As we usher in the new age of technology, I am pleased to say that something as timeless as art – is also evolving.
Throughout the ages, artists have kept their techniques and skills required to produce their work close to themselves, in fear of other artists ‘stealing’ their style. Artists have also rightly wanted their work to be a reflection or representation of themselves, which is why they seldom work in groups.
However, come the dawning of the technological era, we find that more and more artists are collaborating via means of the internet to form spectacular pieces of work. Artists are also involving more of the audience into their work, often in the process of creation.
The article brought up comments made by Claire Bishop, whereby she tries to undermine the progress of media art and at the same time give a misinterpretation of the movement or the tend.
“Bishop bypasses, discussing the relevance of ‘media art’ as part of contemporary art culture, and relegates it into what she terms as a ‘specialist sphere’.“
This was a move to potentially dissuade artist from entering the field to adhere to her elitist stance on art and how it is only meant to be created by selected skilled artists.
We were tasked to create an artwork using the method of crowd sourcing, similar to the works of Yoko Ono’s Conceptual Art Performance.
The concept for our project was to give the public access to an Instagram account, persuading the audience to upload an object which consists of their favourite colour.
What we intended for the outcome was to create a colour wheel or palate combining all the different objects.
One of the ‘issues’ we faced was audiences not providing us with appropriate image which we could use.

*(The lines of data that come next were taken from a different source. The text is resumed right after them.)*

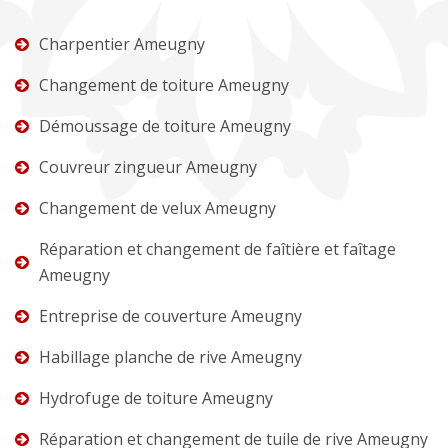
Charpentier Ameugny
Changement de toiture Ameugny
Démoussage de toiture Ameugny
Couvreur zingueur Ameugny
Changement de velux Ameugny
Réparation et changement de faîtière et faîtage
Ameugny
Entreprise de couverture Ameugny
Habillage planche de rive Ameugny
Hydrofuge de toiture Ameugny
Réparation et changement de tuile de rive Ameugny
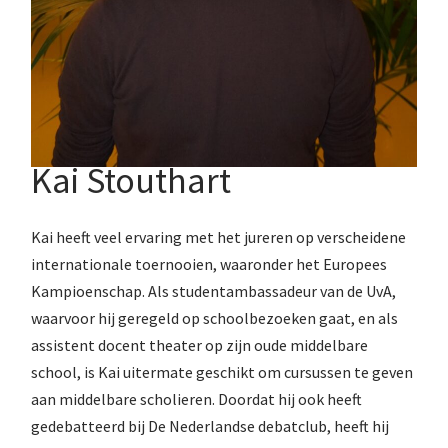
Kai Stouthart
Kai heeft veel ervaring met het jureren op verscheidene
internationale toernooien, waaronder het Europees
Kampioenschap. Als studentambassadeur van de UvA,
waarvoor hij geregeld op schoolbezoeken gaat, en als
assistent docent theater op zijn oude middelbare
school, is Kai uitermate geschikt om cursussen te geven
aan middelbare scholieren. Doordat hij ook heeft
gedebatteerd bij De Nederlandse debatclub, heeft hij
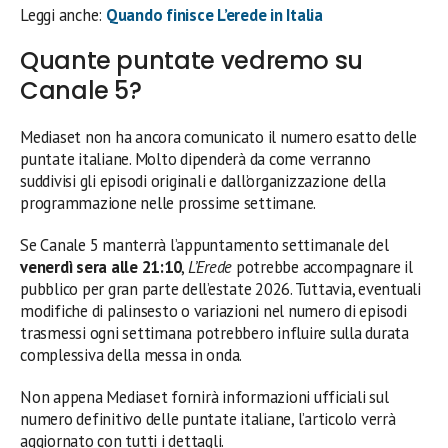
Leggi anche:
Quando finisce L’erede in Italia
Quante puntate vedremo su
Canale 5?
Mediaset non ha ancora comunicato il numero esatto delle
puntate italiane. Molto dipenderà da come verranno
suddivisi gli episodi originali e dall’organizzazione della
programmazione nelle prossime settimane.
Se Canale 5 manterrà l’appuntamento settimanale del
venerdì sera alle 21:10
,
L’Erede
potrebbe accompagnare il
pubblico per gran parte dell’estate 2026. Tuttavia, eventuali
modifiche di palinsesto o variazioni nel numero di episodi
trasmessi ogni settimana potrebbero influire sulla durata
complessiva della messa in onda.
Non appena Mediaset fornirà informazioni ufficiali sul
numero definitivo delle puntate italiane, l’articolo verrà
aggiornato con tutti i dettagli.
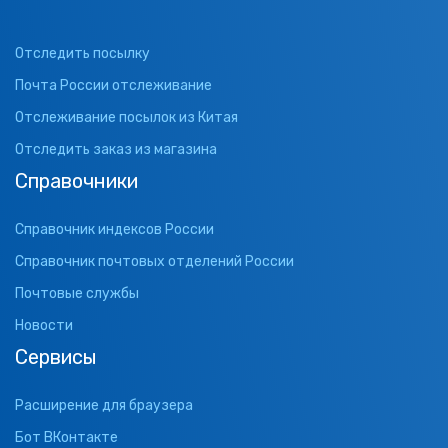
Отследить посылку
Почта России отслеживание
Отслеживание посылок из Китая
Отследить заказ из магазина
Справочники
Справочник индексов России
Справочник почтовых отделений России
Почтовые службы
Новости
Сервисы
Расширение для браузера
Бот ВКонтакте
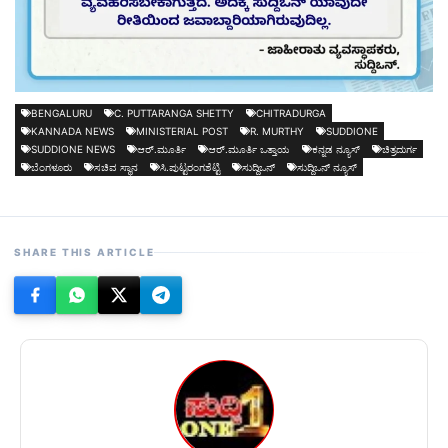
BENGALURU
C. PUTTARANGA SHETTY
CHITRADURGA
KANNADA NEWS
MINISTERIAL POST
R. MURTHY
SUDDIONE
SUDDIONE NEWS
ಆರ್.ಮೂರ್ತಿ
ಆರ್.ಮೂರ್ತಿ ಒತ್ತಾಯ
ಕನ್ನಡ ನ್ಯೂಸ್
ಚಿತ್ರದುರ್ಗ
ಬೆಂಗಳೂರು
ಸಚಿವ ಸ್ಥಾನ
ಸಿ.ಪುಟ್ಟರಂಗಶೆಟ್ಟಿ
ಸುದ್ದಿಒನ್
ಸುದ್ದಿಒನ್ ನ್ಯೂಸ್
SHARE THIS ARTICLE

This could be in the form of images found online (which would not be considered as objects).
As funny as this may seem, it would be one of the various challenges which may surface if crowd sourcing your art as there is no definitive way of ensuring that everyone follows according to your guidelines.
The issue can be addressed by simply having more people send in their images, however, with a limited amount of time, these images became a scarce resource and we had no choice but to use them.
The results differ in relation to Yoko Ono’s work as the rules are not as defined and there isn’t the element of responsibility or accountability when people upload their image, whereas for Yoko Ono’s work, the audience is able to judge if a participant ‘goes too far’ or against her human rights.
I would like to quote the movie Cloud Atlas.
The audience may feel as though their contribution is inadequate, however, when pieced together, it forms a collective image and it sends a definitive message that everyone has a part in the creation.
“Artists have also rightly wanted their work to be a reflection or representation of themselves, which is why they seldom work in groups.”
Relating back to this quote, I feel that this experimental piece goes against traditional artistic modes and creations.